Once the line holding "Os novos tablets da Samsung estão chegando ao" is found in the entries below, transcribe exactly every line up to and including the one holding "MADRID 18 Sep.", but leave out the pictures.

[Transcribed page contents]
▬▬▬▬▬▬

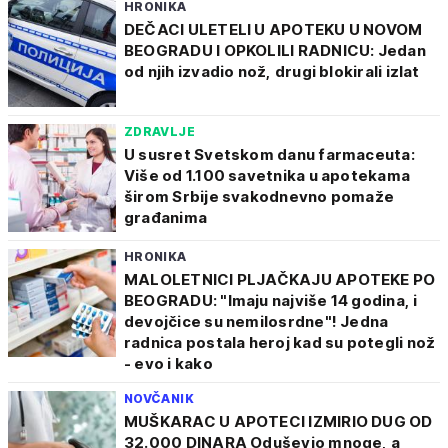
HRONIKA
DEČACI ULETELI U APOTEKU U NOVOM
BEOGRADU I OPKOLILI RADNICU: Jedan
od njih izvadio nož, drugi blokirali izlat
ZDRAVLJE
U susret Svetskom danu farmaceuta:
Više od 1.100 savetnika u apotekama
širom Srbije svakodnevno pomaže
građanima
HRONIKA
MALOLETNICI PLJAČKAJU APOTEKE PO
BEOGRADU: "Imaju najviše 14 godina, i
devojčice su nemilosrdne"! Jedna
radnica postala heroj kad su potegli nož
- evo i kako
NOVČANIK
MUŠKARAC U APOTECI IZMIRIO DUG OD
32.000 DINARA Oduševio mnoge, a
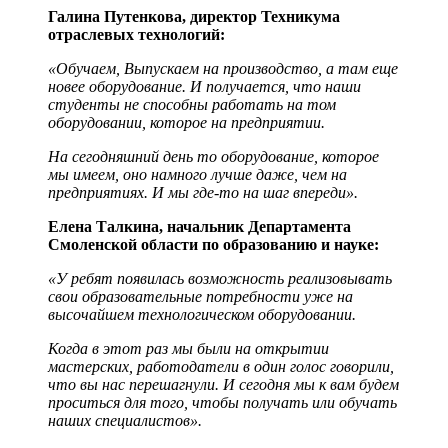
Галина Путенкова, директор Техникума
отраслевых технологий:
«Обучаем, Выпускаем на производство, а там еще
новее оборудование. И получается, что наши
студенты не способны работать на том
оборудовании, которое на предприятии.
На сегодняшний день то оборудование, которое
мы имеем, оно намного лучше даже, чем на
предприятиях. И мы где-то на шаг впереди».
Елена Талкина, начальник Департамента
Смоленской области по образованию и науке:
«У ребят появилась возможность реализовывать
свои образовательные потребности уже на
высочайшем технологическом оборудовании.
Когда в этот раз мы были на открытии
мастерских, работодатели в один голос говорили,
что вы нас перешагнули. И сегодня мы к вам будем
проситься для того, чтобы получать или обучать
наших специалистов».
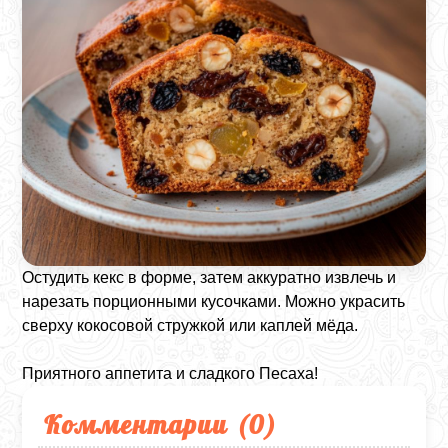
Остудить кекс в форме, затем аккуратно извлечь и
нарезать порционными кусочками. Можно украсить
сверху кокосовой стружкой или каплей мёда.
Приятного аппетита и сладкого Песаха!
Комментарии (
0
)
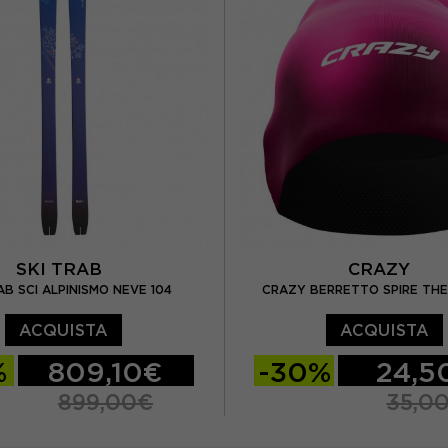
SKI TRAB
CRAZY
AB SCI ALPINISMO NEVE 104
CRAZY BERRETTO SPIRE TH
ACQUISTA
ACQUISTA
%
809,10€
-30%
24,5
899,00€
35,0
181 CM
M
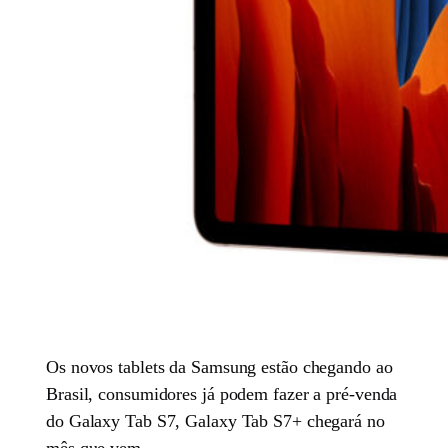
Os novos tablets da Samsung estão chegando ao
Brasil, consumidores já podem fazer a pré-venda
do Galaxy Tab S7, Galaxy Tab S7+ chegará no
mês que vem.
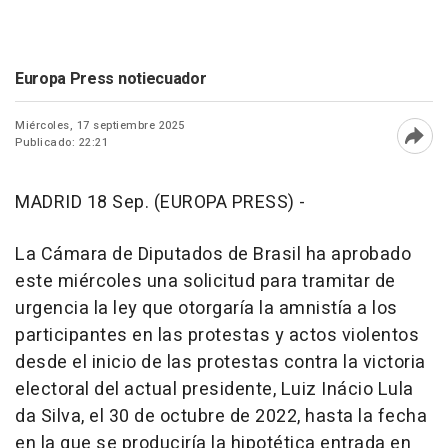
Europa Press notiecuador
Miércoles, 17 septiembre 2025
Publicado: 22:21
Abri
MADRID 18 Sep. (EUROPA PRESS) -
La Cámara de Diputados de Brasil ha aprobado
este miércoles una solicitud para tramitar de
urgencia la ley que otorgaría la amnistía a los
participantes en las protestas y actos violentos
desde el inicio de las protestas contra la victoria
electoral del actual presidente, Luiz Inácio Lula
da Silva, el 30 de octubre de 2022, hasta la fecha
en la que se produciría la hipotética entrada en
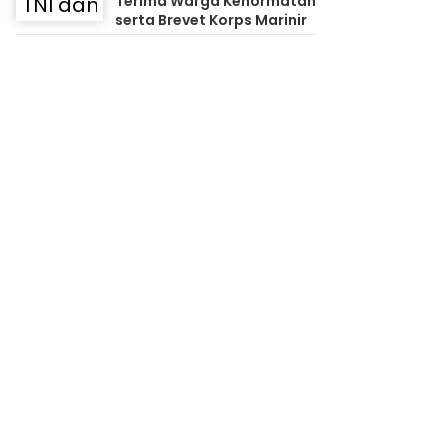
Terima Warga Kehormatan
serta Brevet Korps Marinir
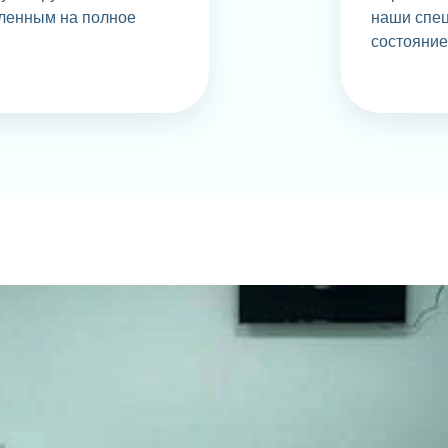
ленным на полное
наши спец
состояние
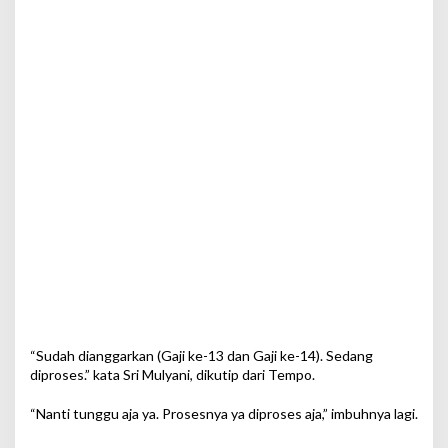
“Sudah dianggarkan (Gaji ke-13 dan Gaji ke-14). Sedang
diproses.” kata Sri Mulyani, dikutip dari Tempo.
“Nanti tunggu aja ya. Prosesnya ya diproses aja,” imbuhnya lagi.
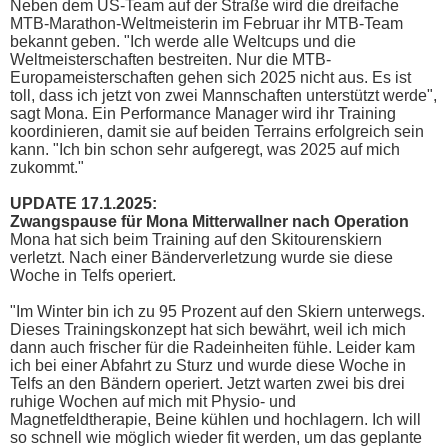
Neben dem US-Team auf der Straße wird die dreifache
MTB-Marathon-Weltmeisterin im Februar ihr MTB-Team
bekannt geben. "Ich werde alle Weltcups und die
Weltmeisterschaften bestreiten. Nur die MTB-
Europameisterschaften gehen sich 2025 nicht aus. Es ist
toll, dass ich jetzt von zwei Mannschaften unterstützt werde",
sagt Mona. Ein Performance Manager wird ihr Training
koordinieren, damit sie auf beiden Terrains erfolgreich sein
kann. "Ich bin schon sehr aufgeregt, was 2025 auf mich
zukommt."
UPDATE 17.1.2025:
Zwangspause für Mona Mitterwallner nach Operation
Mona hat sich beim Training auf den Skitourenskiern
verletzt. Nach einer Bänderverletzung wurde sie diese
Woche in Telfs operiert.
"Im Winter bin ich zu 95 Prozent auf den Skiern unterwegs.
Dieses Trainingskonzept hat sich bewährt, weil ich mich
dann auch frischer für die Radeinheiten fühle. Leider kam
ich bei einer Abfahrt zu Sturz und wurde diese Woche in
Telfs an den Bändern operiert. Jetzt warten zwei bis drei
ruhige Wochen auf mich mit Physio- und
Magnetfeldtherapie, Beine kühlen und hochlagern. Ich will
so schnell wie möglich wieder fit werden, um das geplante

▬▬▬▬▬▬

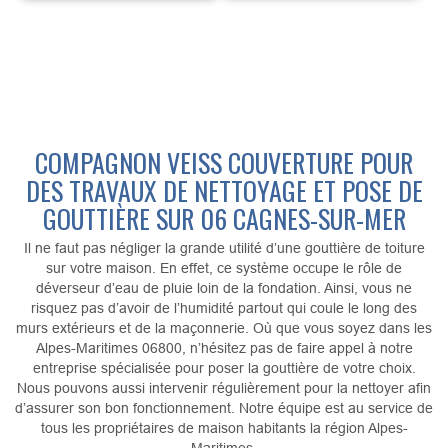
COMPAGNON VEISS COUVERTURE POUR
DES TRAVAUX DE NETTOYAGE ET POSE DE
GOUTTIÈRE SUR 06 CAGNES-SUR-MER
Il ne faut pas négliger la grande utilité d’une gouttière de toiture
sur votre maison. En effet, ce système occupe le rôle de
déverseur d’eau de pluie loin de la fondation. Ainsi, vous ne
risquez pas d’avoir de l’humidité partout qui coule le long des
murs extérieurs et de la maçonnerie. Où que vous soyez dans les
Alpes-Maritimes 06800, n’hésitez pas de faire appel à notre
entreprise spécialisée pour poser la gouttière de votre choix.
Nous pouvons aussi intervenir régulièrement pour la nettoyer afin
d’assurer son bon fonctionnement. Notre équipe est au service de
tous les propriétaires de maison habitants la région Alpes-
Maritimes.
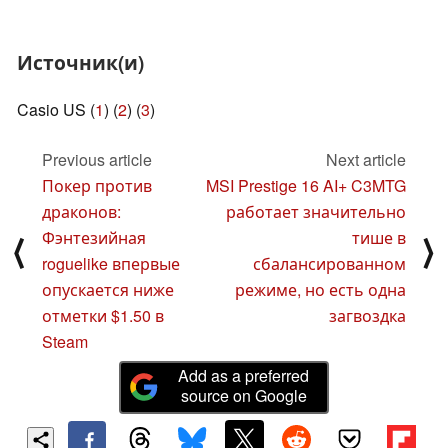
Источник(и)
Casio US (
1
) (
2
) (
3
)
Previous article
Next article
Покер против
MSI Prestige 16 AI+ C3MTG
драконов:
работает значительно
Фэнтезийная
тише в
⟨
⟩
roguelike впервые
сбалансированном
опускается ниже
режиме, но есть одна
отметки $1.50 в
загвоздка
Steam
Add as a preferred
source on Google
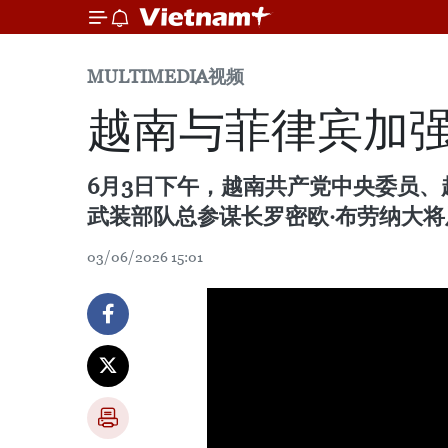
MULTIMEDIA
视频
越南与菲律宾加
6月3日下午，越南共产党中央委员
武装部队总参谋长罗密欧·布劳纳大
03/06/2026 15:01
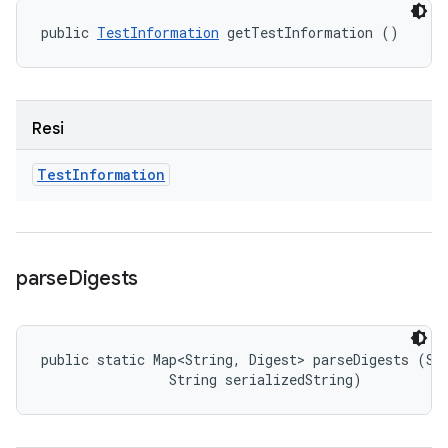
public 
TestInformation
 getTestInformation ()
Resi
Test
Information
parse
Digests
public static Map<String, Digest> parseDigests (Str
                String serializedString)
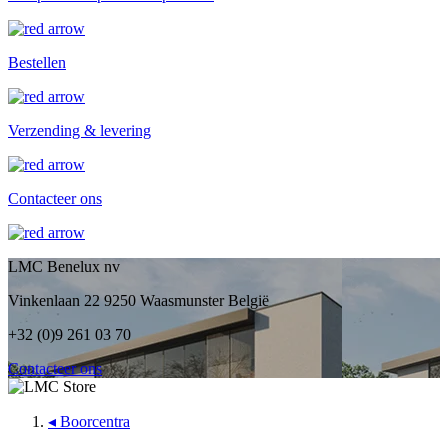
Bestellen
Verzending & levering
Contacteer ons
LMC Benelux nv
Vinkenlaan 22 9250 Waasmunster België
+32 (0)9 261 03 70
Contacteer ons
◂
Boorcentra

▬▬▬▬▬▬

◆ EXERCISE RESPONSE
Os novos tablets da Samsung estão chegando ao
Brasil, consumidores já podem fazer a pré-venda
do Galaxy Tab S7, Galaxy Tab S7+ chegará no
mês que vem.
Europa Press notiecuador
Miércoles, 17 septiembre 2025
Publicado: 22:21
Abri
MADRID 18 Sep. (EUROPA PRESS) -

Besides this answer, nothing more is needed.